Chan was unsure if he was more disappointed or relieved. “I was nervous about killing the guy. Either [phage treatment] would work—incredible—or it would go poorly—devastatingly poorly,” Chan said.
Instead, for weeks, Chan heard only silence. A month later, Chan heard through Narayan that Khodadoust had hopped on a plane to visit family abroad. Did Khodadoust feel so healthy and refreshed he decided to travel? Or was he traveling to be with his family to die?
Then, six months after the phage procedure and without warning, Khodadoust walked into Narayan’s clinic one morning. His chest had healed completely. A pus-filled crater closed neatly into an even plane. Even the usually reticent Narayan told Chan that his patient looked like “a million bucks.” For the first time in three years, he was off his antibiotics. There had been no side effects.
Narayan can’t say for sure that Khodadoust’s recovery resulted from the phage treatment. In an ideal world, he would have followed Khodadoust closely after the surgery, monitoring the hole in his chest, testing anything that oozed out for Pseudomonas. Still, he is confident the Dodge Pond phage helped his patient. He learned that five weeks after the phage treatment, another group of surgeons saw Khodadoust to remove part of the graft holding his replacement aorta that had been irritating him. At that time, they tested the graft. Khodadoust was already Pseudomonas-free. He stopped taking antibiotics for the first time in three years and his infection has not returned. A virus from a pond just 40 miles from his house apparently gave him a new lease on life—and gave a new meaning to the term “local medicine.”
Chan, Narayan, and Turner celebrated with a dive into furious writing. They hope to plan a clinical trial of the Dodge Pond phage and ceftazidime mixture. Before they can bring phages to more people though, they must first test it in rats. The team is now working with the NIH’s preclinical services to conduct the in vivo animal testing needed to set the stage for a future clinical trial.

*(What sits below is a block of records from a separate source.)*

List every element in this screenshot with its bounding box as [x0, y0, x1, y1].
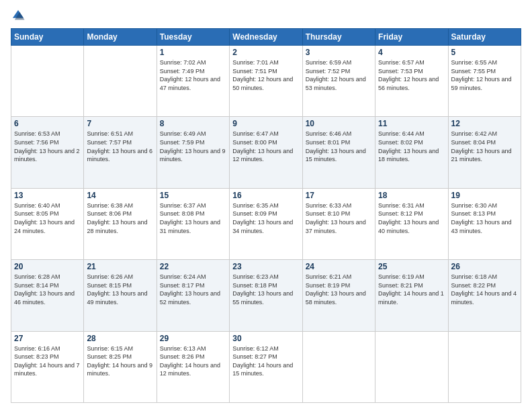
- day-number: 25: [378, 262, 445, 271]
- day-number: 21: [87, 262, 153, 271]
- calendar-header-friday: Friday: [375, 29, 448, 46]
- day-number: 12: [451, 119, 518, 128]
- calendar-cell: 6Sunrise: 6:53 AM Sunset: 7:56 PM Daylig…: [11, 117, 84, 188]
- calendar-cell: 27Sunrise: 6:16 AM Sunset: 8:23 PM Dayli…: [11, 331, 84, 402]
- day-info: Sunrise: 6:18 AM Sunset: 8:22 PM Dayligh…: [451, 273, 518, 306]
- day-number: 14: [87, 191, 153, 200]
- calendar-cell: [302, 331, 375, 402]
- day-number: 16: [232, 191, 299, 200]
- day-info: Sunrise: 6:31 AM Sunset: 8:12 PM Dayligh…: [378, 201, 445, 235]
- day-number: 9: [232, 119, 299, 128]
- calendar-cell: 12Sunrise: 6:42 AM Sunset: 8:04 PM Dayli…: [448, 117, 521, 188]
- day-number: 15: [160, 191, 226, 200]
- calendar-cell: 14Sunrise: 6:38 AM Sunset: 8:06 PM Dayli…: [84, 188, 157, 259]
- day-info: Sunrise: 6:55 AM Sunset: 7:55 PM Dayligh…: [451, 58, 518, 92]
- day-info: Sunrise: 6:44 AM Sunset: 8:02 PM Dayligh…: [378, 130, 445, 163]
- day-info: Sunrise: 6:16 AM Sunset: 8:23 PM Dayligh…: [14, 345, 81, 378]
- day-info: Sunrise: 6:49 AM Sunset: 7:59 PM Dayligh…: [160, 130, 226, 163]
- day-number: 10: [306, 119, 372, 128]
- day-number: 5: [451, 48, 518, 57]
- calendar-cell: 16Sunrise: 6:35 AM Sunset: 8:09 PM Dayli…: [230, 188, 302, 259]
- calendar-header-wednesday: Wednesday: [230, 29, 302, 46]
- day-info: Sunrise: 6:15 AM Sunset: 8:25 PM Dayligh…: [87, 345, 153, 378]
- day-info: Sunrise: 6:37 AM Sunset: 8:08 PM Dayligh…: [160, 201, 226, 235]
- day-info: Sunrise: 6:42 AM Sunset: 8:04 PM Dayligh…: [451, 130, 518, 163]
- calendar-header-thursday: Thursday: [302, 29, 375, 46]
- calendar-cell: 29Sunrise: 6:13 AM Sunset: 8:26 PM Dayli…: [157, 331, 229, 402]
- calendar-cell: 7Sunrise: 6:51 AM Sunset: 7:57 PM Daylig…: [84, 117, 157, 188]
- day-number: 3: [306, 48, 372, 57]
- calendar-cell: 21Sunrise: 6:26 AM Sunset: 8:15 PM Dayli…: [84, 260, 157, 331]
- day-info: Sunrise: 6:35 AM Sunset: 8:09 PM Dayligh…: [232, 201, 299, 235]
- calendar-header-saturday: Saturday: [448, 29, 521, 46]
- calendar-cell: [11, 46, 84, 117]
- calendar-week-1: 1Sunrise: 7:02 AM Sunset: 7:49 PM Daylig…: [11, 46, 521, 117]
- day-number: 22: [160, 262, 226, 271]
- calendar-header-tuesday: Tuesday: [157, 29, 229, 46]
- day-number: 6: [14, 119, 81, 128]
- day-number: 18: [378, 191, 445, 200]
- day-number: 8: [160, 119, 226, 128]
- calendar-cell: 2Sunrise: 7:01 AM Sunset: 7:51 PM Daylig…: [230, 46, 302, 117]
- calendar-cell: 15Sunrise: 6:37 AM Sunset: 8:08 PM Dayli…: [157, 188, 229, 259]
- day-info: Sunrise: 7:01 AM Sunset: 7:51 PM Dayligh…: [232, 58, 299, 92]
- calendar-cell: 19Sunrise: 6:30 AM Sunset: 8:13 PM Dayli…: [448, 188, 521, 259]
- calendar-cell: [375, 331, 448, 402]
- day-number: 4: [378, 48, 445, 57]
- day-number: 2: [232, 48, 299, 57]
- calendar-header-row: SundayMondayTuesdayWednesdayThursdayFrid…: [11, 29, 521, 46]
- calendar-cell: 22Sunrise: 6:24 AM Sunset: 8:17 PM Dayli…: [157, 260, 229, 331]
- calendar-cell: 10Sunrise: 6:46 AM Sunset: 8:01 PM Dayli…: [302, 117, 375, 188]
- calendar-header-sunday: Sunday: [11, 29, 84, 46]
- day-number: 7: [87, 119, 153, 128]
- calendar-cell: 3Sunrise: 6:59 AM Sunset: 7:52 PM Daylig…: [302, 46, 375, 117]
- day-number: 11: [378, 119, 445, 128]
- day-info: Sunrise: 6:24 AM Sunset: 8:17 PM Dayligh…: [160, 273, 226, 306]
- day-info: Sunrise: 6:23 AM Sunset: 8:18 PM Dayligh…: [232, 273, 299, 306]
- day-info: Sunrise: 6:12 AM Sunset: 8:27 PM Dayligh…: [232, 345, 299, 378]
- calendar-cell: 24Sunrise: 6:21 AM Sunset: 8:19 PM Dayli…: [302, 260, 375, 331]
- calendar-cell: 25Sunrise: 6:19 AM Sunset: 8:21 PM Dayli…: [375, 260, 448, 331]
- calendar-week-2: 6Sunrise: 6:53 AM Sunset: 7:56 PM Daylig…: [11, 117, 521, 188]
- calendar-cell: 13Sunrise: 6:40 AM Sunset: 8:05 PM Dayli…: [11, 188, 84, 259]
- calendar-cell: 4Sunrise: 6:57 AM Sunset: 7:53 PM Daylig…: [375, 46, 448, 117]
- page: SundayMondayTuesdayWednesdayThursdayFrid…: [0, 0, 532, 411]
- day-info: Sunrise: 6:28 AM Sunset: 8:14 PM Dayligh…: [14, 273, 81, 306]
- day-number: 29: [160, 334, 226, 343]
- day-info: Sunrise: 6:47 AM Sunset: 8:00 PM Dayligh…: [232, 130, 299, 163]
- day-number: 27: [14, 334, 81, 343]
- calendar-cell: 8Sunrise: 6:49 AM Sunset: 7:59 PM Daylig…: [157, 117, 229, 188]
- day-number: 24: [306, 262, 372, 271]
- day-number: 23: [232, 262, 299, 271]
- day-number: 1: [160, 48, 226, 57]
- day-info: Sunrise: 7:02 AM Sunset: 7:49 PM Dayligh…: [160, 58, 226, 92]
- calendar-week-3: 13Sunrise: 6:40 AM Sunset: 8:05 PM Dayli…: [11, 188, 521, 259]
- calendar-cell: [84, 46, 157, 117]
- header: [11, 8, 521, 23]
- day-info: Sunrise: 6:40 AM Sunset: 8:05 PM Dayligh…: [14, 201, 81, 235]
- day-number: 20: [14, 262, 81, 271]
- calendar-cell: 30Sunrise: 6:12 AM Sunset: 8:27 PM Dayli…: [230, 331, 302, 402]
- day-info: Sunrise: 6:19 AM Sunset: 8:21 PM Dayligh…: [378, 273, 445, 306]
- day-info: Sunrise: 6:13 AM Sunset: 8:26 PM Dayligh…: [160, 345, 226, 378]
- day-number: 28: [87, 334, 153, 343]
- calendar-cell: 17Sunrise: 6:33 AM Sunset: 8:10 PM Dayli…: [302, 188, 375, 259]
- calendar-cell: 5Sunrise: 6:55 AM Sunset: 7:55 PM Daylig…: [448, 46, 521, 117]
- logo: [11, 8, 28, 23]
- calendar-week-4: 20Sunrise: 6:28 AM Sunset: 8:14 PM Dayli…: [11, 260, 521, 331]
- calendar-cell: 20Sunrise: 6:28 AM Sunset: 8:14 PM Dayli…: [11, 260, 84, 331]
- day-number: 26: [451, 262, 518, 271]
- calendar-cell: 18Sunrise: 6:31 AM Sunset: 8:12 PM Dayli…: [375, 188, 448, 259]
- day-info: Sunrise: 6:57 AM Sunset: 7:53 PM Dayligh…: [378, 58, 445, 92]
- calendar-cell: [448, 331, 521, 402]
- calendar-cell: 9Sunrise: 6:47 AM Sunset: 8:00 PM Daylig…: [230, 117, 302, 188]
- day-info: Sunrise: 6:26 AM Sunset: 8:15 PM Dayligh…: [87, 273, 153, 306]
- calendar-cell: 23Sunrise: 6:23 AM Sunset: 8:18 PM Dayli…: [230, 260, 302, 331]
- day-info: Sunrise: 6:46 AM Sunset: 8:01 PM Dayligh…: [306, 130, 372, 163]
- day-info: Sunrise: 6:53 AM Sunset: 7:56 PM Dayligh…: [14, 130, 81, 163]
- calendar-cell: 11Sunrise: 6:44 AM Sunset: 8:02 PM Dayli…: [375, 117, 448, 188]
- calendar-cell: 26Sunrise: 6:18 AM Sunset: 8:22 PM Dayli…: [448, 260, 521, 331]
- day-number: 17: [306, 191, 372, 200]
- day-info: Sunrise: 6:38 AM Sunset: 8:06 PM Dayligh…: [87, 201, 153, 235]
- calendar-week-5: 27Sunrise: 6:16 AM Sunset: 8:23 PM Dayli…: [11, 331, 521, 402]
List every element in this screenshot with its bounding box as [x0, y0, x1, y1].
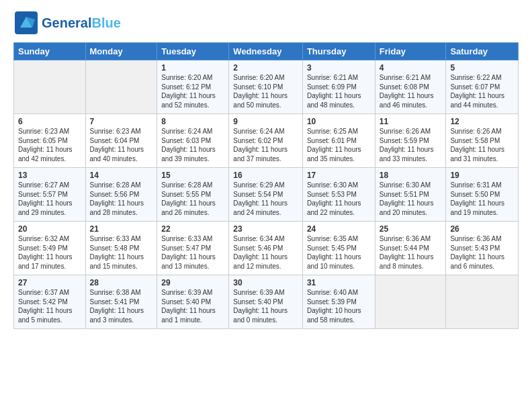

In the meantime, Chan is building a phage library. If you live in New Haven (or have recently used a toilet there), you may be an unwitting donor. He visits the New Haven Water Treatment Plant weekly, picks up samples arriving from toilets across the city, filters them for phages, and tests those phages against plates upon plates of potential superbugs. Hunting has proven successful. Chan has isolated phages for Klebsiella pneumoniae and Enterococcus faecalis bacteria, both of which are drug resistant and cause chronic UTI. And on a recent phage hunting trip in Haiti, Chan collected a phage that attacks the cholera bacteria, Vibrio cholerae.
Sometimes, at least, one person’s excrement can make another’s phage cocktail.
Katharine Walter is a graduate student in epidemiology at Yale University. She studies the ecology and evolution of infectious diseases.